> **Dataset content**:
----------
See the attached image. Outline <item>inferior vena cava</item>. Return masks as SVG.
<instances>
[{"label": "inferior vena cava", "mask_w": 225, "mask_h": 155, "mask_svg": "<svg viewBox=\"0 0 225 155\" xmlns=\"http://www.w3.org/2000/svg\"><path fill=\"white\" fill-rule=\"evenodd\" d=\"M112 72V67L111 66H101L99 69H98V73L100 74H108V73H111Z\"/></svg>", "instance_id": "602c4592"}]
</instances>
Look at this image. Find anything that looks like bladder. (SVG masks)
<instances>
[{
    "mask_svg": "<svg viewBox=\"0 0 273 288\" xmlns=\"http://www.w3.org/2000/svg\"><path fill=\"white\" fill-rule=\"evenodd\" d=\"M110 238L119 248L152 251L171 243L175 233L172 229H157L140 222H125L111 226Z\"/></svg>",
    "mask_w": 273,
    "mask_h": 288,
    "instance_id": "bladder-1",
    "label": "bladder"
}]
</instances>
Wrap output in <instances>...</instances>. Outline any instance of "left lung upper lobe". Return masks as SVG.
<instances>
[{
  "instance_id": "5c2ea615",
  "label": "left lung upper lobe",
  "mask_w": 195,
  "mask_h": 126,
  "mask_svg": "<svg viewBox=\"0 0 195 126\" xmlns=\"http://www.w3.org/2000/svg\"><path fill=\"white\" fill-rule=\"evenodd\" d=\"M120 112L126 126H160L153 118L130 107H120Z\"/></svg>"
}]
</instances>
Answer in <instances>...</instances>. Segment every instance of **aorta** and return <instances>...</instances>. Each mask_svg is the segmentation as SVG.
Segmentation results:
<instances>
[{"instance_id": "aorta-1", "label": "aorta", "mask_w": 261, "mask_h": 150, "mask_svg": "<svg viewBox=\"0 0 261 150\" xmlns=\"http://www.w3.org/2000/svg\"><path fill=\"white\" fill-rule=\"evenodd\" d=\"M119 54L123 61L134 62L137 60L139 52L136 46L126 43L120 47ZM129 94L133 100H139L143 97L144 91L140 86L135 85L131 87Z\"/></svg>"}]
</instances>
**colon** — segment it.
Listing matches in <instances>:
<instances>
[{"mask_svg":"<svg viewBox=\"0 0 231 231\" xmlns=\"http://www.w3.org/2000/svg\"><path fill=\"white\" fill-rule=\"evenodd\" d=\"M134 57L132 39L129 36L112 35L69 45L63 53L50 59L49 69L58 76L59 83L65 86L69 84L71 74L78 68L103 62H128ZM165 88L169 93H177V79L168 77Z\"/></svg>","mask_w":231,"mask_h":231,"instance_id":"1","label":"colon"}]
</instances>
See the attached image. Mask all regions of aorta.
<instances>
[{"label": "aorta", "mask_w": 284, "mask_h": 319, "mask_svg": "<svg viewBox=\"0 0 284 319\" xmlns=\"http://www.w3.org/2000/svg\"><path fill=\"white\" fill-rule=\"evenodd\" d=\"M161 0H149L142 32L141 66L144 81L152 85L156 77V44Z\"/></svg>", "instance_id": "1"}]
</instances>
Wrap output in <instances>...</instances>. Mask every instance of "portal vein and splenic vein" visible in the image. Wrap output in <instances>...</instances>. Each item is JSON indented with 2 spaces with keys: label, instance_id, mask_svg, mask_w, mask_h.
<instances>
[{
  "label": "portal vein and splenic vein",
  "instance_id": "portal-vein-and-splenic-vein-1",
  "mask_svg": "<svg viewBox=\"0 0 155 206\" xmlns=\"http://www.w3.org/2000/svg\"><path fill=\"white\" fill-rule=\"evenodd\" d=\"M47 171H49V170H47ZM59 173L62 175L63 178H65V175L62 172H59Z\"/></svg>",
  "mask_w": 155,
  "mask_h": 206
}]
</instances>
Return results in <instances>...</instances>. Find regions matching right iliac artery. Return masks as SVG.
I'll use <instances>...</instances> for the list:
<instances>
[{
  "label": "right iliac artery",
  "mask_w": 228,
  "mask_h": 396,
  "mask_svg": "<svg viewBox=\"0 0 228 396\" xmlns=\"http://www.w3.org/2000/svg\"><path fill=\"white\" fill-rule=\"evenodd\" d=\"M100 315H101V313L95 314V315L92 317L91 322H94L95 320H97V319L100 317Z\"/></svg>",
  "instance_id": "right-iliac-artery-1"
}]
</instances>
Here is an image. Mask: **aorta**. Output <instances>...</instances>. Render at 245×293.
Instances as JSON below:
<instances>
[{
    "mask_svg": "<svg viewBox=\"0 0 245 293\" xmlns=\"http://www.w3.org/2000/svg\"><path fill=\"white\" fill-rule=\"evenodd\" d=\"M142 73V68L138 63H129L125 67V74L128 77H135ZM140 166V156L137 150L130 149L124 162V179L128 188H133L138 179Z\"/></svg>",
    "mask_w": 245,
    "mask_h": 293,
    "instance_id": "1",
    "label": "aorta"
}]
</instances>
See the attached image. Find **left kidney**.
----------
> **Assignment**:
Print the full listing, word for word.

> **Exercise output**:
See the attached image. Outline <item>inferior vena cava</item>. Return masks as SVG.
<instances>
[{"label": "inferior vena cava", "mask_w": 225, "mask_h": 155, "mask_svg": "<svg viewBox=\"0 0 225 155\" xmlns=\"http://www.w3.org/2000/svg\"><path fill=\"white\" fill-rule=\"evenodd\" d=\"M112 72V67L111 66H101L99 69H98V73L100 74H108V73H111Z\"/></svg>", "instance_id": "602c4592"}]
</instances>
Look at this image. Find anything that looks like bladder. (SVG masks)
<instances>
[{
    "mask_svg": "<svg viewBox=\"0 0 273 288\" xmlns=\"http://www.w3.org/2000/svg\"><path fill=\"white\" fill-rule=\"evenodd\" d=\"M110 238L119 248L152 251L171 243L175 233L172 229H157L140 222H125L111 226Z\"/></svg>",
    "mask_w": 273,
    "mask_h": 288,
    "instance_id": "bladder-1",
    "label": "bladder"
}]
</instances>
Wrap output in <instances>...</instances>. Outline any instance of "left lung upper lobe". Return masks as SVG.
<instances>
[{
  "instance_id": "5c2ea615",
  "label": "left lung upper lobe",
  "mask_w": 195,
  "mask_h": 126,
  "mask_svg": "<svg viewBox=\"0 0 195 126\" xmlns=\"http://www.w3.org/2000/svg\"><path fill=\"white\" fill-rule=\"evenodd\" d=\"M120 112L126 126H160L153 118L130 107H120Z\"/></svg>"
}]
</instances>
Answer in <instances>...</instances>. Segment every instance of **aorta** and return <instances>...</instances>. Each mask_svg is the segmentation as SVG.
Segmentation results:
<instances>
[{"instance_id": "aorta-1", "label": "aorta", "mask_w": 261, "mask_h": 150, "mask_svg": "<svg viewBox=\"0 0 261 150\" xmlns=\"http://www.w3.org/2000/svg\"><path fill=\"white\" fill-rule=\"evenodd\" d=\"M119 54L123 61L134 62L137 60L139 52L136 46L126 43L120 47ZM129 94L133 100H139L143 97L144 91L140 86L135 85L131 87Z\"/></svg>"}]
</instances>
**colon** — segment it.
Listing matches in <instances>:
<instances>
[{"mask_svg":"<svg viewBox=\"0 0 231 231\" xmlns=\"http://www.w3.org/2000/svg\"><path fill=\"white\" fill-rule=\"evenodd\" d=\"M134 57L132 39L129 36L112 35L69 45L63 53L50 59L49 69L58 76L59 83L65 86L69 84L71 74L78 68L103 62H128ZM165 88L169 93H177V79L168 77Z\"/></svg>","mask_w":231,"mask_h":231,"instance_id":"1","label":"colon"}]
</instances>
See the attached image. Mask all regions of aorta.
<instances>
[{"label": "aorta", "mask_w": 284, "mask_h": 319, "mask_svg": "<svg viewBox=\"0 0 284 319\" xmlns=\"http://www.w3.org/2000/svg\"><path fill=\"white\" fill-rule=\"evenodd\" d=\"M161 0H149L142 32L141 66L144 81L152 85L156 77V44Z\"/></svg>", "instance_id": "1"}]
</instances>
Wrap output in <instances>...</instances>. Mask every instance of "portal vein and splenic vein" visible in the image. Wrap output in <instances>...</instances>. Each item is JSON indented with 2 spaces with keys: label, instance_id, mask_svg, mask_w, mask_h.
<instances>
[{
  "label": "portal vein and splenic vein",
  "instance_id": "portal-vein-and-splenic-vein-1",
  "mask_svg": "<svg viewBox=\"0 0 155 206\" xmlns=\"http://www.w3.org/2000/svg\"><path fill=\"white\" fill-rule=\"evenodd\" d=\"M47 171H49V170H47ZM59 173L62 175L63 178H65V175L62 172H59Z\"/></svg>",
  "mask_w": 155,
  "mask_h": 206
}]
</instances>
Return results in <instances>...</instances>. Find regions matching right iliac artery. Return masks as SVG.
I'll use <instances>...</instances> for the list:
<instances>
[{
  "label": "right iliac artery",
  "mask_w": 228,
  "mask_h": 396,
  "mask_svg": "<svg viewBox=\"0 0 228 396\" xmlns=\"http://www.w3.org/2000/svg\"><path fill=\"white\" fill-rule=\"evenodd\" d=\"M100 315H101V313L95 314V315L92 317L91 322H94L95 320H97V319L100 317Z\"/></svg>",
  "instance_id": "right-iliac-artery-1"
}]
</instances>
Here is an image. Mask: **aorta**. Output <instances>...</instances>. Render at 245×293.
Instances as JSON below:
<instances>
[{
    "mask_svg": "<svg viewBox=\"0 0 245 293\" xmlns=\"http://www.w3.org/2000/svg\"><path fill=\"white\" fill-rule=\"evenodd\" d=\"M142 73V68L138 63H129L125 67V74L128 77H135ZM140 166V156L137 150L130 149L124 162V179L128 188H133L138 179Z\"/></svg>",
    "mask_w": 245,
    "mask_h": 293,
    "instance_id": "1",
    "label": "aorta"
}]
</instances>
See the attached image. Find **left kidney**.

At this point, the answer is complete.